The Ark of the Old Covenant contained the Rod of Aaron, which signified the true High Priest.
The Ark of the New Covenant contained Jesus Christ, Who is called the High Priest (Hebrews 3 verse 1.)
The Ark of the Old Testament was overshadowed by the Presence and Power of God (Exodus Chapter 40 verses 34 and 35).
In the New Testament, Mary of Nazareth is overshadowed by the Presence and Power of God (Luke Chapter 1 verse 35).
The belief of the Immaculate Conception of Mary of Nazareth is that the future Mother of God was overshadowed by the Presence and Power of God at her conception preparatory to her call and Second Overshadowing by the Presence and Power of God.
The second Overshadowing was at the Incarnation of God into her womb prior to Jesus being birthed as Saviour and King of all the world.

Ineffabilis Deus

Pope Pius IX (1846 - 1878) wrote Ineffabilis Deus, in which the Immaculate Conception is ascribed to a singular grace and privilege from Almighty God, granted in view of the merits of Jesus Christ, the World's Saviour.

Lourdes, France

On several occasions during the course of the year 1858, Mary of Nazareth appeared to Bernadette Soubirous, a little shepherdess, in a grotto at Massabielle in Lourdes, France.
Asked for her name, she replied: "I am the Immaculate Conception."
She asked Bernadette to pray for the conversion of sinners.
Instructed by the Lady, Bernadette, digging with her hands in the soil, found a spring in the grotto.
A number of authenticated miracles have been ascribed by users of this water.

Poetry in Praise of Mary

In America, which falls under the patronage of the Immaculate Conception, many twentieth century poets sang the praises of Mary.
Like flowers of various shapes and colours, grown from a packet of mixed seeds, their poetry ranges from the cheerfully colloquial to the profoundly contemplative.
Among the former variety is found 'Our Lady of America', a simple verse for youth by Sr Maryanna OP, published in the November 1947 issue of Junior Catholic Mission.
Marked by simplicity and rhythm, it contains no trace of sentimentality.

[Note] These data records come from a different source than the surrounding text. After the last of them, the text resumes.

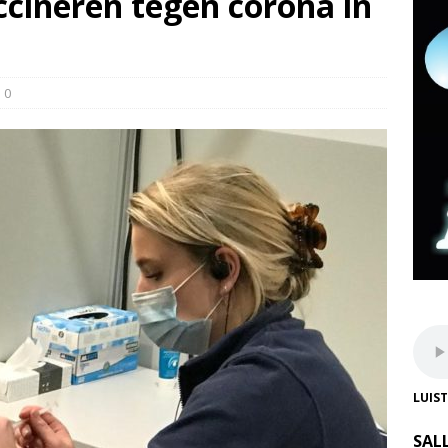
cineren tegen corona in
0
LUIS
SAL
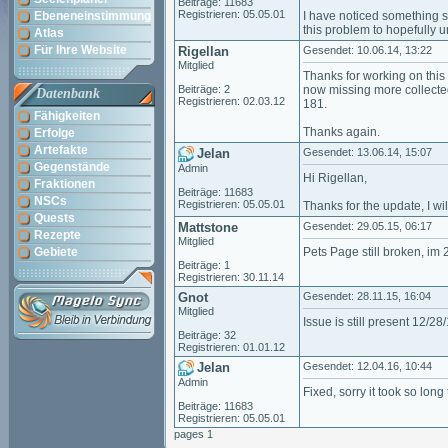
Beiträge: 11683
Registrieren: 05.05.01
Ebeneneinstimmung
I have noticed something si
this problem to hopefully 
Atlas
Für Ihre Website
Rigellan
Gesendet: 10.06.14, 13:22
Mitglied
Thanks for working on this o
Beiträge: 2
now missing more collected
Datenbank
Registrieren: 02.03.12
181.
Fähigkeiten
Thanks again.
Erfolge
Artefakte
Jelan
Gesendet: 13.06.14, 15:07
Gegenstände
Admin
Hi Rigellan,
Fraktionen
Beiträge: 11683
NSCs
Registrieren: 05.05.01
Thanks for the update, I wil
Quests
Mattstone
Gesendet: 29.05.15, 06:17
Rezepte
Mitglied
Gebiete
Pets Page still broken, im 
Beiträge: 1
Registrieren: 30.11.14
Gnot
Gesendet: 28.11.15, 16:04
Mitglied
Issue is still present 12/2
Beiträge: 32
Registrieren: 01.01.12
Jelan
Gesendet: 12.04.16, 10:44
Admin
Fixed, sorry it took so long 
Beiträge: 11683
Registrieren: 05.05.01
pages 1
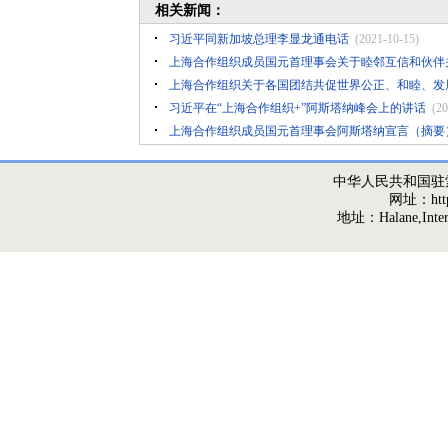
相关新闻：
习近平同新加坡总理李显龙通电话
(2021-10-15)
上海合作组织成员国元首理事会关于睦邻互信和伙伴
上海合作组织关于各国团结共促世界公正、和睦、发
习近平在“上海合作组织+”阿斯塔纳峰会上的讲话
(20
上海合作组织成员国元首理事会阿斯塔纳宣言（摘要
中华人民共和国驻
网址：http:/
地址：Halane,Interna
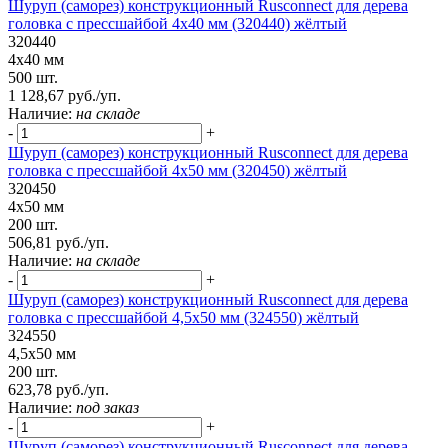
Шуруп (саморез) конструкционный Rusconnect для дерева
головка с прессшайбой 4х40 мм (320440) жёлтый
320440
4х40 мм
500 шт.
1 128,67 руб./уп.
Наличие:
на складе
-
+
Шуруп (саморез) конструкционный Rusconnect для дерева
головка с прессшайбой 4х50 мм (320450) жёлтый
320450
4х50 мм
200 шт.
506,81 руб./уп.
Наличие:
на складе
-
+
Шуруп (саморез) конструкционный Rusconnect для дерева
головка с прессшайбой 4,5х50 мм (324550) жёлтый
324550
4,5х50 мм
200 шт.
623,78 руб./уп.
Наличие:
под заказ
-
+
Шуруп (саморез) конструкционный Rusconnect для дерева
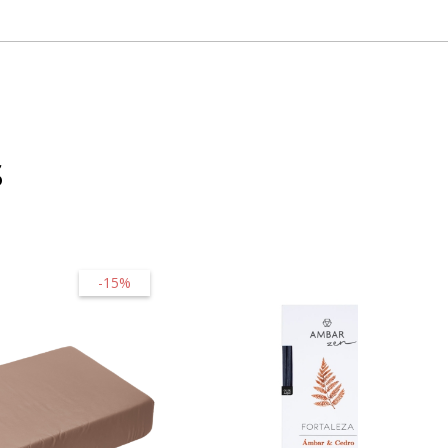
s
-15%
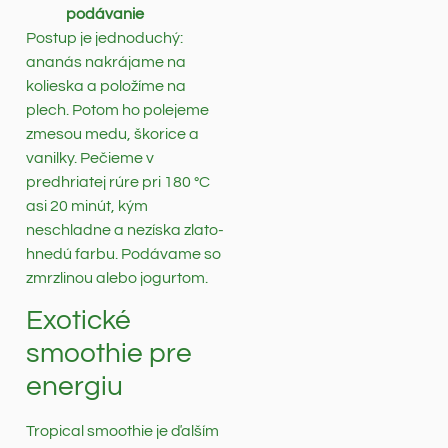
podávanie
Postup je jednoduchý:
ananás nakrájame na
kolieska a položíme na
plech. Potom ho polejeme
zmesou medu, škorice a
vanilky. Pečieme v
predhriatej rúre pri 180 °C
asi 20 minút, kým
neschladne a nezíska zlato-
hnedú farbu. Podávame so
zmrzlinou alebo jogurtom.
Exotické
smoothie pre
energiu
Tropical smoothie je ďalším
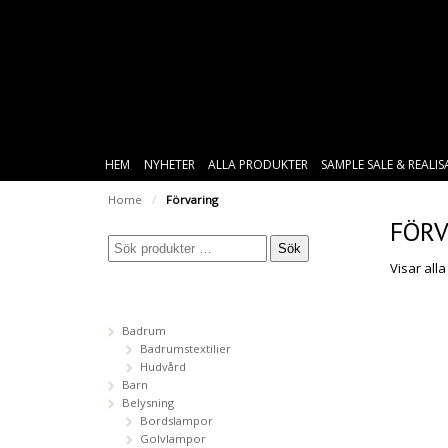
HEM
NYHETER
ALLA PRODUKTER
SAMPLE SALE & REALI
Home
/
Förvaring
FÖRV
Sök
Visar alla
Badrum
Badrumstextilier
Hudvård
Barn
Belysning
Bordslampor
Golvlampor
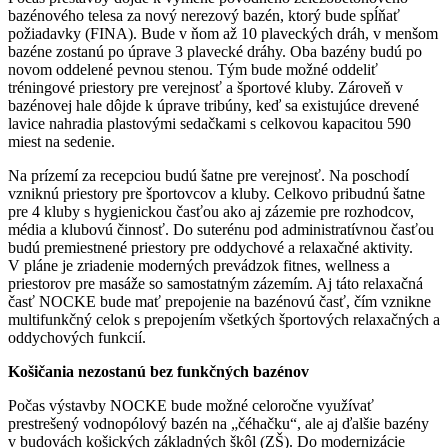
bazénového telesa za nový nerezový bazén, ktorý bude spĺňať
požiadavky (FINA). Bude v ňom až 10 plaveckých dráh, v menšom
bazéne zostanú po úprave 3 plavecké dráhy. Oba bazény budú po
novom oddelené pevnou stenou. Tým bude možné oddeliť
tréningové priestory pre verejnosť a športové kluby. Zároveň v
bazénovej hale dôjde k úprave tribúny, keď sa existujúce drevené
lavice nahradia plastovými sedačkami s celkovou kapacitou 590
miest na sedenie.
Na prízemí za recepciou budú šatne pre verejnosť. Na poschodí
vzniknú priestory pre športovcov a kluby. Celkovo pribudnú šatne
pre 4 kluby s hygienickou časťou ako aj zázemie pre rozhodcov,
média a klubovú činnosť. Do suterénu pod administratívnou časťou
budú premiestnené priestory pre oddychové a relaxačné aktivity.
V pláne je zriadenie moderných prevádzok fitnes, wellness a
priestorov pre masáže so samostatným zázemím. Aj táto relaxačná
časť NOCKE bude mať prepojenie na bazénovú časť, čím vznikne
multifunkčný celok s prepojením všetkých športových relaxačných a
oddychových funkcií.
Košičania nezostanú bez funkčných bazénov
Počas výstavby NOCKE bude možné celoročne využívať
prestrešený vodnopólový bazén na „čéhačku“, ale aj ďalšie bazény
v budovách košických základných škôl (ZŠ). Do modernizácie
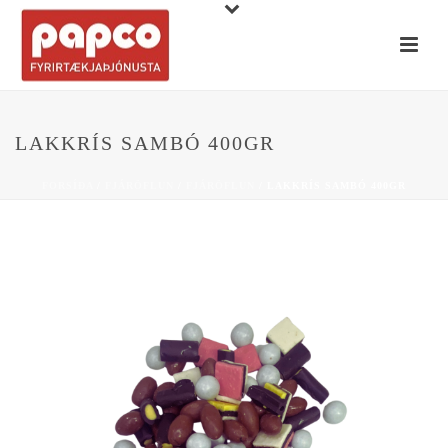
LAKKRÍS SAMBÓ 400GR
FORSÍÐA
/
FJÁRÖFLUN
/
FJÁRÖFLUN
/ LAKKRÍS SAMBÓ 400GR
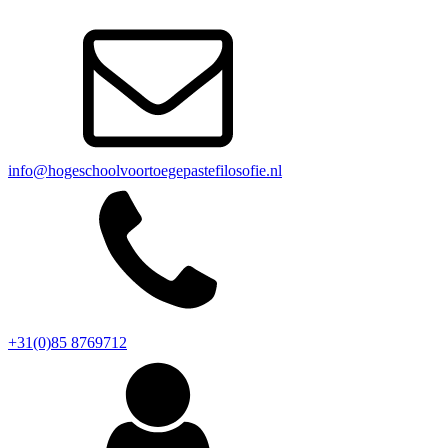
info@hogeschoolvoortoegepastefilosofie.nl
+31(0)85 8769712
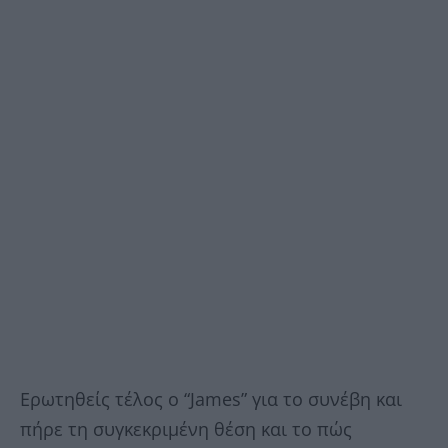
Ερωτηθείς τέλος ο “James” για το συνέβη και
πήρε τη συγκεκριμένη θέση και το πώς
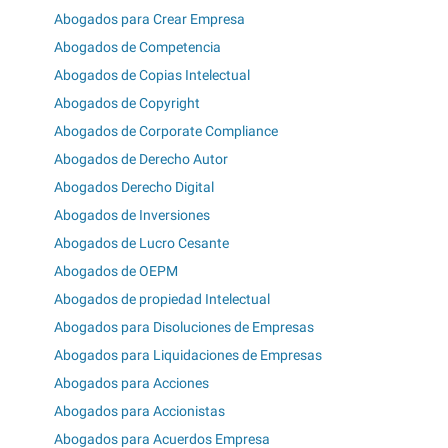
Abogados para Crear Empresa
Abogados de Competencia
Abogados de Copias Intelectual
Abogados de Copyright
Abogados de Corporate Compliance
Abogados de Derecho Autor
Abogados Derecho Digital
Abogados de Inversiones
Abogados de Lucro Cesante
Abogados de OEPM
Abogados de propiedad Intelectual
Abogados para Disoluciones de Empresas
Abogados para Liquidaciones de Empresas
Abogados para Acciones
Abogados para Accionistas
Abogados para Acuerdos Empresa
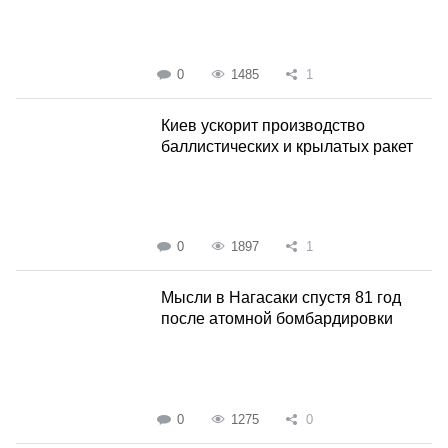
0
1485
1
Киев ускорит производство
баллистических и крылатых ракет
0
1897
1
Мысли в Нагасаки спустя 81 год
после атомной бомбардировки
0
1275
0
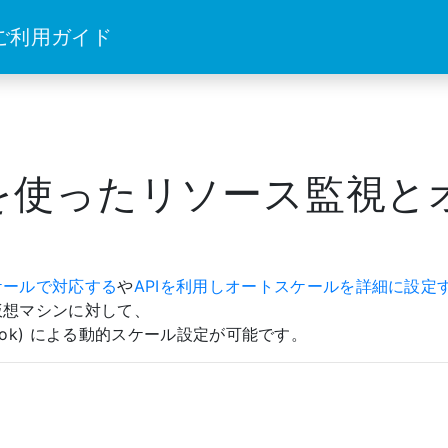
 ご利用ガイド
relを使ったリソース監視
ケールで対応する
や
APIを利用しオートスケールを詳細に設定
仮想マシンに対して、
hook) による動的スケール設定が可能です。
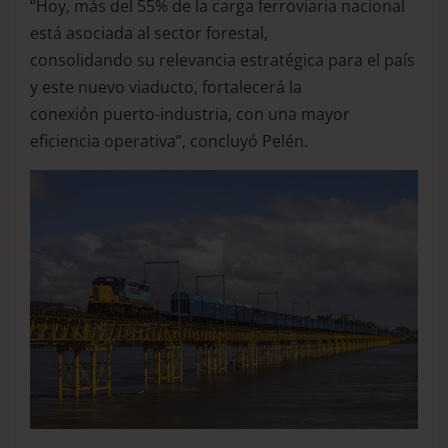
“Hoy, más del 55% de la carga ferroviaria nacional
está asociada al sector forestal,
consolidando su relevancia estratégica para el país
y este nuevo viaducto, fortalecerá la
conexión puerto-industria, con una mayor
eficiencia operativa”, concluyó Pelén.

     Mary Immaculate, Lady blue-gowned,

     slippered in moonbeams, Virgin star-crowned,
     bend down from heaven to bless this our land,
     prairie and mountain and city and strand.
     Watch over Washington, pray for St Paul,
     Boston, Chicago, Los Angeles - all
     cities that linked form a rosary chain
     from Oregon's Portland to Portland in Maine.
     On village and hamlet, on country and town,
     Mary of Nazareth, gently look down.
The fine poetry of the poets has not known as much exposure as deserves, burgeoning as it does with a sense of faith, love and hopefulness that make the reading of it an ever fresh delight.
Much of the work was published only in religious magazines and then forgotten, along with some of its creators.
Though the majority of these poets never achieved any marked degree of fame, a few had their poetry published in general or personal anthologies.
In one of the former we find 'Mary Immaculate' by Sr Angela Marie.
The third stanza starts off with a metaphoric explanation of the Immaculate Conception of Mary:

     Upon this earth 'neath Anne's

     sweet breast a seed is stirred,
     virgin-veiled; the Word
     of God bends low with grace.

Mother Mary Bertrand OM in her Song of the South Winds (For Our Lady's Birthplace) give a description of Anne's womb while she carried Mary.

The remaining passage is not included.